The Australia Institute has suggested one way to help fix the problem: with a moratorium on approvals for new coal mines. The NSW government has a net-zero emissions by 2050 target and has announced massive investments in renewable energy in regional Australia – but at the same time it is approving new coal mines. That’s like trying to prevent lung cancer by eating healthier while becoming a pack-a-day smoker.
New research from the Australia Institute also shows that in the Upper Hunter Valley, proposed new coal projects would have a combined output of 98 million tonnes of carbon emissions per year, equivalent to 10 new Adani-sized mines (under Adani’s current proposal).
There is no clean energy transition under way while new coal mines are being approved by the state government. That’s why the Australia Institute is proposing a moratorium on approvals for new coal mines. Just stop building new coal mines.
Former Liberal prime minister Malcolm Turnbull, who owns farmland in the Upper Hunter, backed the moratorium, describing the situation as “out of control”.
“There needs to be, as the Australia Institute recommend, a comprehensive regional plan, I think, and a moratorium. I think what’s happened is that projects have been approved one at a time without really regard to the cumulative impact … [or] the need to ensure that we maintain a healthy environment and protect the health of our people,” Mr Turnbull told Fran Kelly on Radio National.
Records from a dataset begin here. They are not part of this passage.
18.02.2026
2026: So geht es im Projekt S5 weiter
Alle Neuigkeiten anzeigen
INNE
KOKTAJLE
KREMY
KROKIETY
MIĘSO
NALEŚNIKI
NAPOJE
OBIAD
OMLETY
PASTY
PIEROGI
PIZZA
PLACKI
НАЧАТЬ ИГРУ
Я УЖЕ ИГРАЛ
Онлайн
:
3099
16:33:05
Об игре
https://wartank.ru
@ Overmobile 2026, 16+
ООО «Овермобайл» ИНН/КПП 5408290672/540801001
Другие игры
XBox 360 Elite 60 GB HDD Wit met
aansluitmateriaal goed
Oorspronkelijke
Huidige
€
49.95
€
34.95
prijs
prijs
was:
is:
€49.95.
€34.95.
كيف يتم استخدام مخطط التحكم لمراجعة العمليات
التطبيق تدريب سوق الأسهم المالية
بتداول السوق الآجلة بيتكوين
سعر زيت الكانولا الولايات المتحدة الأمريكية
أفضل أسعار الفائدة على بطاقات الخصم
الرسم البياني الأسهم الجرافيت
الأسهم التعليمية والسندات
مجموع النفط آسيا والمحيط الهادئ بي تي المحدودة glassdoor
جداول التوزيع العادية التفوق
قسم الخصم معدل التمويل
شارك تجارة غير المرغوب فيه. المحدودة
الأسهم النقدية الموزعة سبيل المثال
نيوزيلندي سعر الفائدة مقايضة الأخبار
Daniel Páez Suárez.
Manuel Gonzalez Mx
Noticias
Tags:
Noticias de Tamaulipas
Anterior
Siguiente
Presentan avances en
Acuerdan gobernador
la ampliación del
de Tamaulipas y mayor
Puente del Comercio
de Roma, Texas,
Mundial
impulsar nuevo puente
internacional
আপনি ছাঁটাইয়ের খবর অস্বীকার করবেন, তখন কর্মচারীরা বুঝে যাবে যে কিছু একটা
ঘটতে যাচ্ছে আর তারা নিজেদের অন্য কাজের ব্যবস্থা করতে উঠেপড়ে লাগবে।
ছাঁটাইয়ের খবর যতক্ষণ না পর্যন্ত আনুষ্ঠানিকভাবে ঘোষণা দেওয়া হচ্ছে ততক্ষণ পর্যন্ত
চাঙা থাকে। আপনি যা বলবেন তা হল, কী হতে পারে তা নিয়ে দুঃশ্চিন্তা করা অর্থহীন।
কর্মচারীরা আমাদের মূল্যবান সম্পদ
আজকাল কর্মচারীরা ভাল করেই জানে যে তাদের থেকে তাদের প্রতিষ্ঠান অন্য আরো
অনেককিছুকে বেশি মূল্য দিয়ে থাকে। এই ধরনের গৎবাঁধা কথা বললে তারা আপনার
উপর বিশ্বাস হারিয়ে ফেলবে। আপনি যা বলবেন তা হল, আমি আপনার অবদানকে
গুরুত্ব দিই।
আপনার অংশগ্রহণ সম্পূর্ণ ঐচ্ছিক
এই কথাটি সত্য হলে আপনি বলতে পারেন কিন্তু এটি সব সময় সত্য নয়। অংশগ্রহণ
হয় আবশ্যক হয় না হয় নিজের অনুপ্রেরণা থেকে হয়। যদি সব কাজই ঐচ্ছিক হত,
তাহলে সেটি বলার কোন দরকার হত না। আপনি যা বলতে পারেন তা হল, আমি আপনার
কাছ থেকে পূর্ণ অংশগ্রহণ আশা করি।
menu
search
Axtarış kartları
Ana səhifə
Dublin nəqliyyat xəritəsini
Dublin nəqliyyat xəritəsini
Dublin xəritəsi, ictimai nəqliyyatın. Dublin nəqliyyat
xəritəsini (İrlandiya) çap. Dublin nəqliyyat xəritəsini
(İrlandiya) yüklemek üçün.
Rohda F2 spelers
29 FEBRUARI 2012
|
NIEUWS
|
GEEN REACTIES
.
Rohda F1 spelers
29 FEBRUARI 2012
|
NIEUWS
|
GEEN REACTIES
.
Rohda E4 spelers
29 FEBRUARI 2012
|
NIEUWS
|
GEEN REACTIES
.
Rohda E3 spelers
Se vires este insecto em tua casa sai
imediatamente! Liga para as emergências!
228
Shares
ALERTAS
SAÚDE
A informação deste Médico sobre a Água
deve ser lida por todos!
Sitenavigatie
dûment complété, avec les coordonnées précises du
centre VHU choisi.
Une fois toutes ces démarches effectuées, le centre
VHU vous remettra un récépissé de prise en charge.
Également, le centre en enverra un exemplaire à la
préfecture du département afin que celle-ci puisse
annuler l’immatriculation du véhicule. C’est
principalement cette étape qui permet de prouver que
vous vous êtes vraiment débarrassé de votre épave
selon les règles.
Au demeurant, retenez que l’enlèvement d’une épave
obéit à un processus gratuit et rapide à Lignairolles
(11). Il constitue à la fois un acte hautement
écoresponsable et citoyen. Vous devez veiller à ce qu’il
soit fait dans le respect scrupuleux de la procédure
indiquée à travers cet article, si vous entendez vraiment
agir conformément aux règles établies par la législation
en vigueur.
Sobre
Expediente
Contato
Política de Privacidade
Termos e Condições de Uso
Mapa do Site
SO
“We’ve got to plan that resource management so that we don’t devastate our landscape needlessly.”
The former prime minister also talked about the devastating health impacts of coal mining, like increased asthma rates and poor air quality. Until we stop building new coal mines, this devastation will only get worse.
Just this week the Australian Academy of Science warned that net-zero emissions by 2050 is an “absolute minimum” target to aim for if Australia is to “avoid potentially insurmountable challenges to its cities, ecosystems, industries and food and health systems”.
It warned of catastrophic fire seasons every other year and extreme heatwaves that would come around seven times a year; impacts the community is already experiencing, according to the Australia Institute’s Climate of the Nation 2020 report.
Mining and burning gas and coal is fuelling these devastating climate impacts, but the gas and coal industry carry no responsibility and face no financial penalty. The massive financial burden of cleaning up after bushfires and floods and storms and recovery after heatwaves is either born by those on the front line – either directly or through insurance – or by taxpayers, through government spending programs.
The second part to this fix is how to address the cost of climate impacts: with a national climate compensation fund. The fund would be paid for through a levy of $1 per tonne of carbon dioxide for all coal, gas and oil exported from Australia, and would raise around $1.3 billion per year at the current prices and levels of production. As the scale of disaster increases, so could the levy. This properly places some of the financial burden onto those responsible for the problem, and because it’s only on exports, it would have no impact on Australian consumers.
This time last year, I would have laughed if you told me Malcolm Turnbull would back a moratorium on new coal mines. It’s incredible what can happen in a year.